Como se recuerda, en 2025 el río se tiñó de rojo debido a la presencia de metales pesados, coliformes fecales y nitrógeno amoniacal provenientes de cientos de empresas clandestinas y descargas de aguas residuales. La Defensoría del Pueblo advirtió que se trataba del segundo episodio registrado en menos de un año, evidenciando las limitaciones de las medidas adoptadas por las autoridades responsables.

Dos incidentes recientes

A esta situación se suma el reciente derrame de pulpa de relaves en Chicla, ocurrido el sábado 13 de junio, asociado a operaciones de la empresa Los Queñuales S.A.C. (parte del Grupo Alpayana), que incrementó la preocupación de la población de la cuenca alta del río Rímac.

Días después del incidente, el 19 de junio, también se reportó la aparición de aguas negras en el río, cuyo origen aún no ha sido determinado.

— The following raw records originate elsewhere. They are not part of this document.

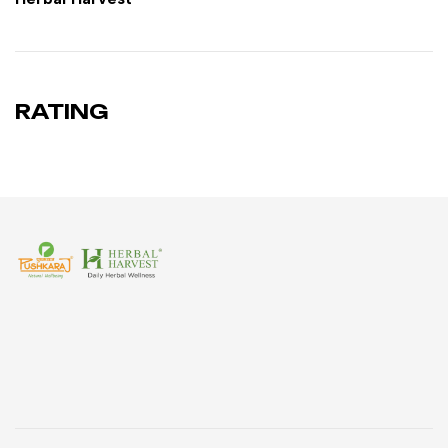
RATING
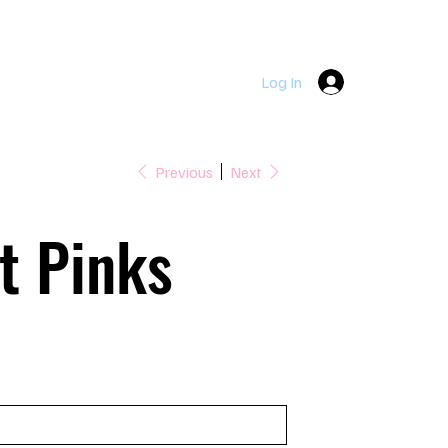
DOWNPATRICK  |  LOUGHINISLAND  |  SEAFORDE  |  KILLY
Log In
Previous
Next
t Pinks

Diversas organizaciones de la cuenca, entre ellas la Asociación por la Defensa y el Desarrollo Sostenible del Medio Ambiente de la Cuenca del Río Rímac (ADESAM), han exigido la identificación de los puntos de vertimiento y de las sustancias contaminantes, así como la investigación de las posibles responsabilidades administrativas y penales.

Crisis climática y vulnerabilidad de la cuenca

La actual crisis climática y la mayor ocurrencia de eventos extremos incrementan el riesgo de desbordes, afectaciones a relaves mineros y contaminación de las fuentes de agua. Este escenario, agravado por las debilidades en la gestión del riesgo de desastres y la fiscalización ambiental, aumenta la vulnerabilidad del río Rímac y pone en riesgo el derecho de la población a acceder a agua segura y de calidad.

Desde la Red Muqui recordamos que la contaminación de las fuentes de agua afecta a diversas regiones del país y requiere la misma atención y respuesta estatal que cuando las emergencias ocurren en la capital.

Es así como, frente a este delicado escenario, se requiere:

  • Una supervisión oportuna de la Autoridad Nacional del Agua (ANA), especialmente en los puntos de vertimiento de la cuenca.
  • Una fiscalización rápida y efectiva del OEFA que permita determinar responsabilidades e iniciar los procedimientos sancionadores correspondientes.
  • Acciones articuladas entre las entidades competentes, incluyendo el Ministerio del Ambiente, el Ministerio de Vivienda, SUNASS y los gobiernos regionales y locales.
  • El fortalecimiento de la vigilancia ciudadana desde las JASS, juntas de usuarios, organizaciones sociales y colectivos de la cuenca del río Rímac.

La protección del río Rímac exige una actuación coordinada y oportuna del Estado para prevenir mayores afectaciones ambientales, de tal manera que se garantice la protección de las fuentes hídricas y el goce del derecho humano al agua de calidad.